Режиссер Франк Касторф: "Я прежде никогда не ставил Чехова – возможно, из большого к нему уважения"
Режиссер Франк Касторф: "Я прежде никогда не ставил Чехова – возможно, из большого к нему уважения"
Международный театральный марафон – фестиваль имени Чехова – продолжился спектаклем "В Москву, в Москву". Режиссер Франк Касторф смонтировал пьесу "Три сестры" с рассказом "Мужики".

В 2003 году Франк Касторф впервые привез на чеховский фестиваль спектакль берлинского театра "Фольксбюне". Он вообще ставил много русской классики – "Униженных и оскорбленных", "Бесов" и "Идиота" Достоевского, – но в Москву тогда Касторф приехал с "Мастером и Маргаритой" Булгакова. Как и в прошлый свой приезд, в мае 2010 года Касторф говорил много:

– Открывать этот фестиваль для меня – большая честь. Очевидно, меня пригласили как молодого провокатора. Ну, я уже не так молод, а для старого провокатора есть опасность, что он будет выглядеть дураком...

Я прежде никогда не ставил Чехова – возможно, из большого к нему уважения. Когда молодой режиссер берет Чехова, он думает: мне делать ничего не придется, все уже есть в самом тексте. Мне важно было побывать в Таганроге, увидеть тесный дом, в котором вырос Чехов, представить себе его строгого отца. Часто из веселых, жизнерадостных детей вырастают печальные взрослые, но бывает и наоборот. Чехов был грустным ребенком, а вырос веселым взрослым. И смерть его тоже была довольно смешной. Его тело привезли в поезде на Белорусский вокзал (в 1904 году вокзал назывался Брестским. – РС). Военная капелла играла марши, и на перроне были только военные. Оказалось, что все это не имело отношения к Чехову, а было связано с тем, что в том же поезде привезли тело генерала Жукова. Эта ситуация Чехову должна была понравиться.
Когда молодой режиссер берет Чехова, он думает: мне делать ничего не придется, все уже есть в самом тексте

Он постоянно харкает кровью, до последней минуты не хочет признавать, что смертельно болен туберкулезом - а в то же время о чем бы он ни говорил, говорит: это забавно, это комично.

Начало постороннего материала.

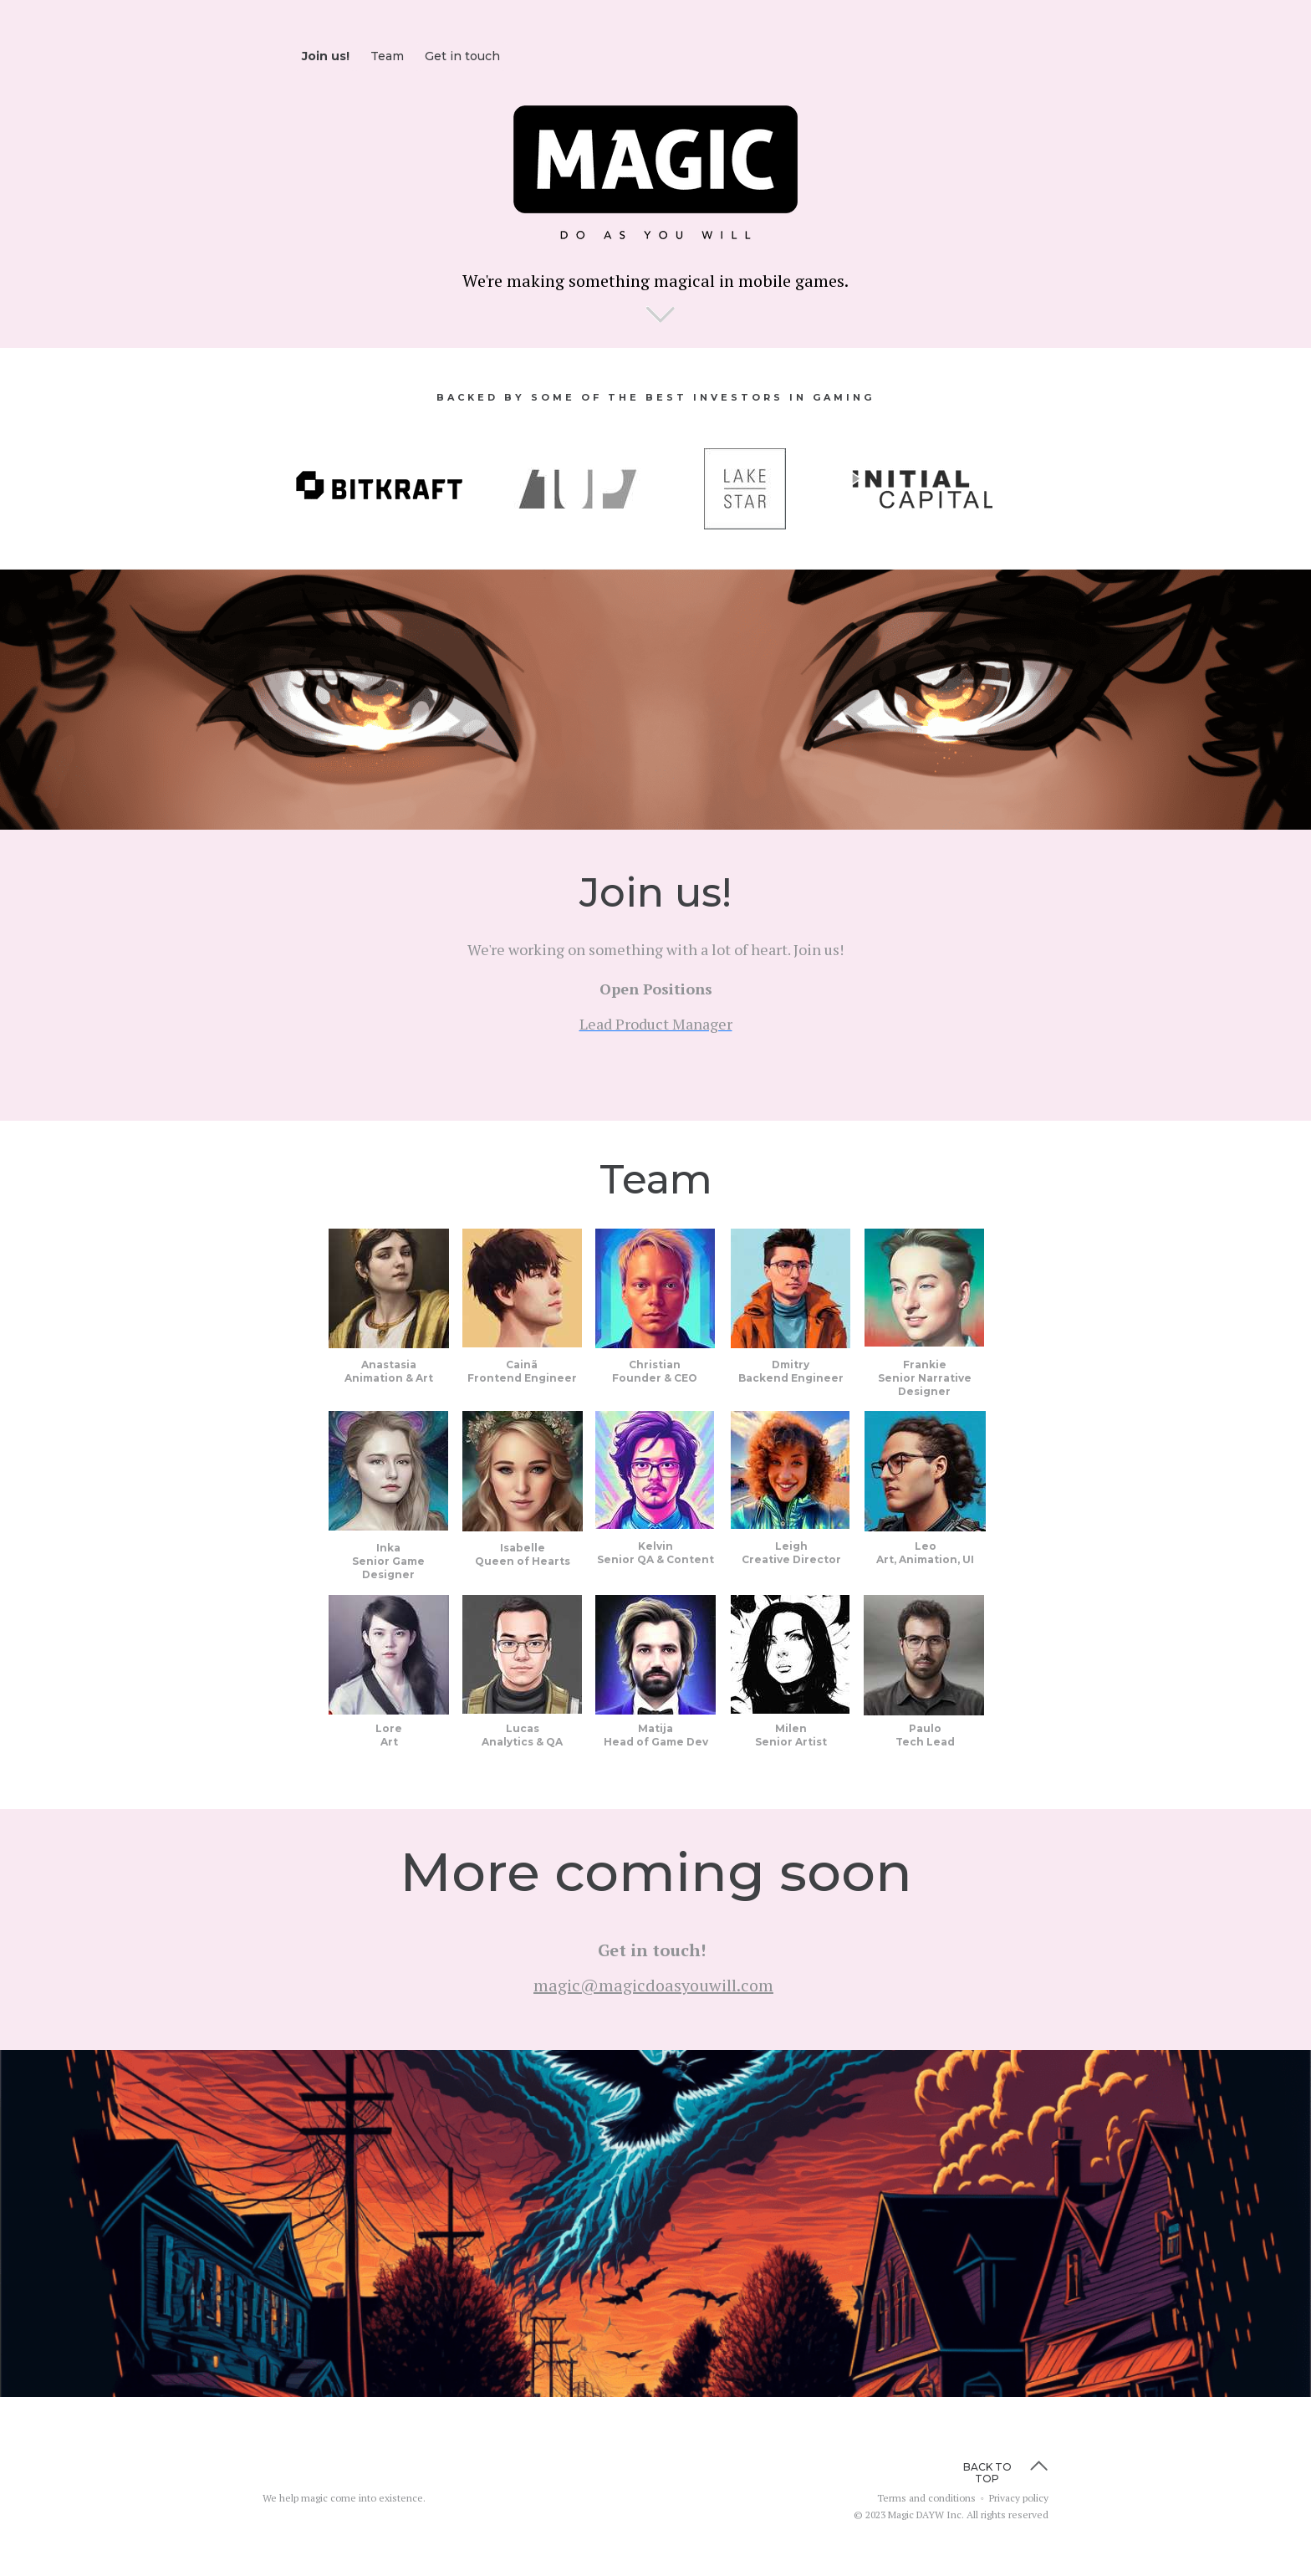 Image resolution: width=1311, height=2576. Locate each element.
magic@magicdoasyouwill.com (653, 1985)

Конечно, сложно разглядеть в его пьесах водевиль, они кажутся античными трагедиями. Станиславский и Немирович-Данченко хотели видеть в текстах Чехова трогательные произведения, и они распространили ошибочную традицию лирического Чехова по всему миру. В Германии тоже любят тонких, творческих, нежных героев Чехова. Всем же известно, что мы – самая мирная нация в мире, и всем нам хочется ассоциировать себя с благородными героями. Когда я внимательно прочел Чехова, я сказал: "Гениально, но это же настоящее американское кино, причем задолго до его появления".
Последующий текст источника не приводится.